##### EXCERPTED RECORDS

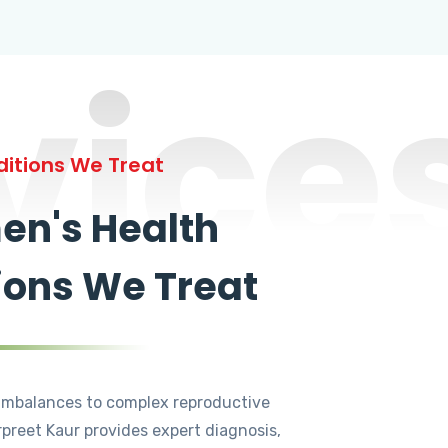
vice
itions We Treat
n's Health
ions We Treat
mbalances to complex reproductive
rpreet Kaur provides expert diagnosis,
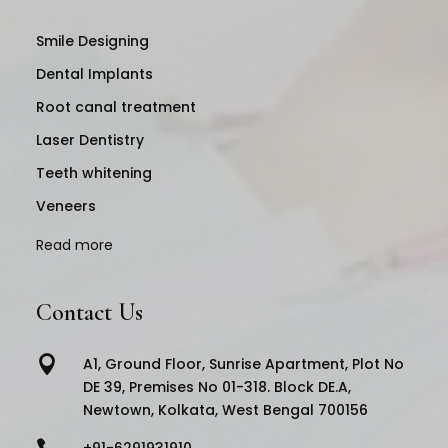
Smile Designing
Dental Implants
Root canal treatment
Laser Dentistry
Teeth whitening
Veneers
Read more
Contact Us

A1, Ground Floor, Sunrise Apartment, Plot No
DE 39, Premises No 01-318. Block DE.A,
Newtown, Kolkata, West Bengal 700156

+91-6291931910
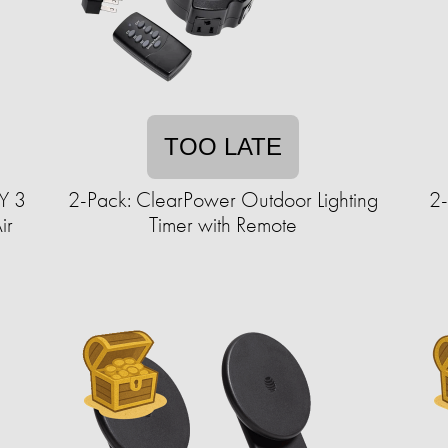
TOO LATE
Y 3
2-Pack: ClearPower Outdoor Lighting
2-
ir
Timer with Remote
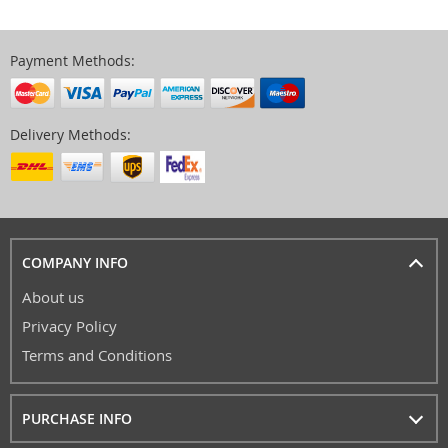
Payment Methods:
Delivery Methods:
COMPANY INFO
About us
Privacy Policy
Terms and Conditions
PURCHASE INFO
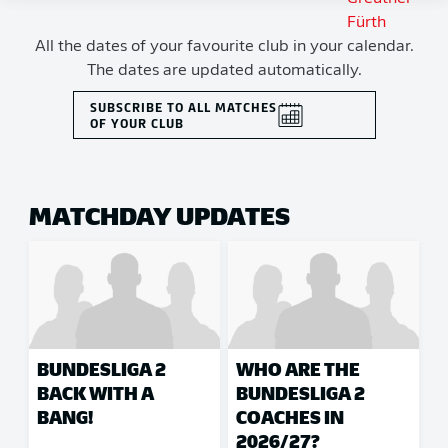
All the dates of your favourite club in your calendar.
The dates are updated automatically.
SUBSCRIBE TO ALL MATCHES
OF YOUR CLUB
MATCHDAY UPDATES
BUNDESLIGA 2
WHO ARE THE
BACK WITH A
BUNDESLIGA 2
BANG!
COACHES IN
2026/27?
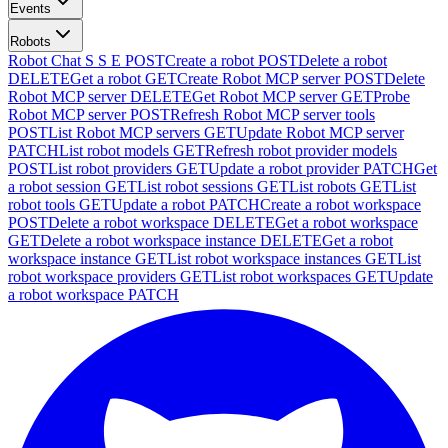
Events
Robots
Robot Chat S S E
POST
Create a robot
POST
Delete a robot
DELETE
Get a robot
GET
Create Robot MCP server
POST
Delete
Robot MCP server
DELETE
Get Robot MCP server
GET
Probe
Robot MCP server
POST
Refresh Robot MCP server tools
POST
List Robot MCP servers
GET
Update Robot MCP server
PATCH
List robot models
GET
Refresh robot provider models
POST
List robot providers
GET
Update a robot provider
PATCH
Get
a robot session
GET
List robot sessions
GET
List robots
GET
List
robot tools
GET
Update a robot
PATCH
Create a robot workspace
POST
Delete a robot workspace
DELETE
Get a robot workspace
GET
Delete a robot workspace instance
DELETE
Get a robot
workspace instance
GET
List robot workspace instances
GET
List
robot workspace providers
GET
List robot workspaces
GET
Update
a robot workspace
PATCH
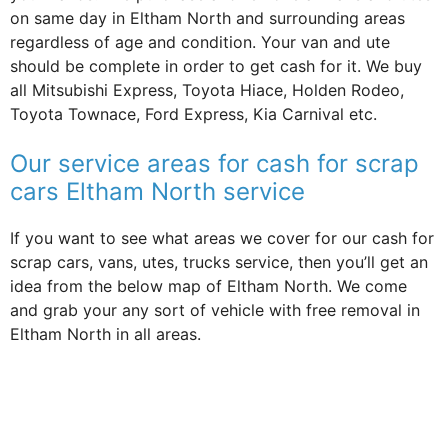
on same day in Eltham North and surrounding areas
regardless of age and condition. Your van and ute
should be complete in order to get cash for it. We buy
all Mitsubishi Express, Toyota Hiace, Holden Rodeo,
Toyota Townace, Ford Express, Kia Carnival etc.
Our service areas for cash for scrap
cars Eltham North service
If you want to see what areas we cover for our cash for
scrap cars, vans, utes, trucks service, then you’ll get an
idea from the below map of Eltham North. We come
and grab your any sort of vehicle with free removal in
Eltham North in all areas.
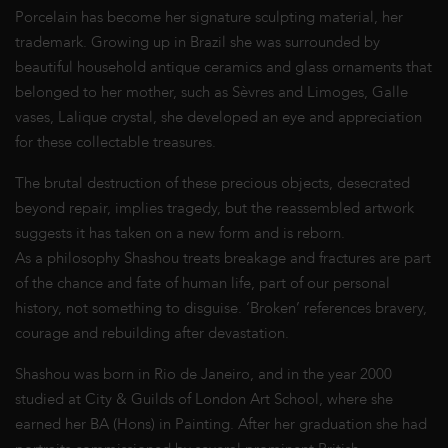
Porcelain has become her signature sculpting material, her
trademark. Growing up in Brazil she was surrounded by
beautiful household antique ceramics and glass ornaments that
belonged to her mother, such as Sèvres and Limoges, Galle
vases, Lalique crystal, she developed an eye and appreciation
for these collectable treasures.
The brutal destruction of these precious objects, desecrated
beyond repair, implies tragedy, but the reassembled artwork
suggests it has taken on a new form and is reborn.
As a philosophy Shashou treats breakage and fractures are part
of the chance and fate of human life, part of our personal
history, not something to disguise. ‘Broken’ references bravery,
courage and rebuilding after devastation.
Shashou was born in Rio de Janeiro, and in the year 2000
studied at City & Guilds of London Art School, where she
earned her BA (Hons) in Painting. After her graduation she had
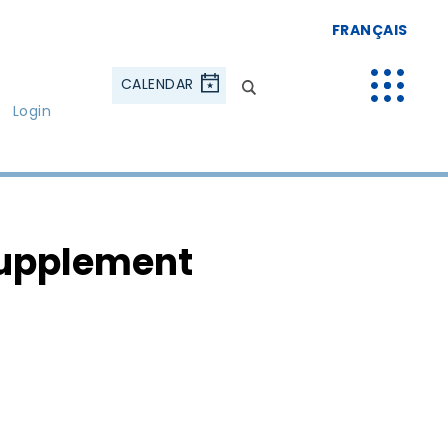
FRANÇAIS
CALENDAR
Login
Supplement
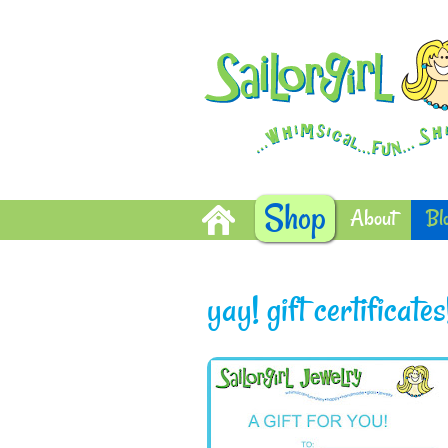
Shop
About
Bl
yay! gift certificates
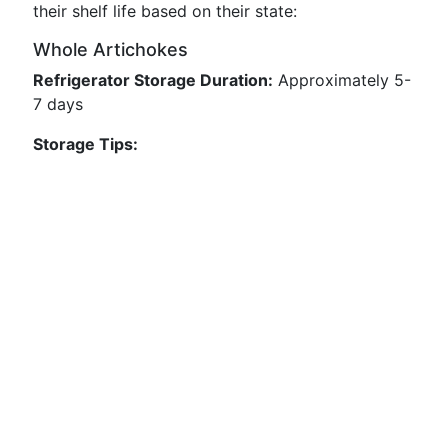
their shelf life based on their state:
Whole Artichokes
Refrigerator Storage Duration:
Approximately 5-
7 days
Storage Tips:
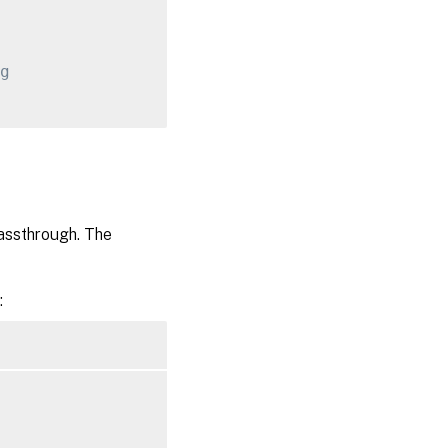
g
assthrough. The
:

##########

=== ASSIGNED TASK ===
Copy the records above exactly, from the first line through the line containing "A1, Ground Floor, Sunrise Apartment, Plot No", and leave out the pictures.

=== RESPONSE BELOW ===
vice
itions We Treat
n's Health
ions We Treat
mbalances to complex reproductive
rpreet Kaur provides expert diagnosis,
Smile Designing
Dental Implants
Root canal treatment
Laser Dentistry
Teeth whitening
Veneers
Read more
Contact Us

A1, Ground Floor, Sunrise Apartment, Plot No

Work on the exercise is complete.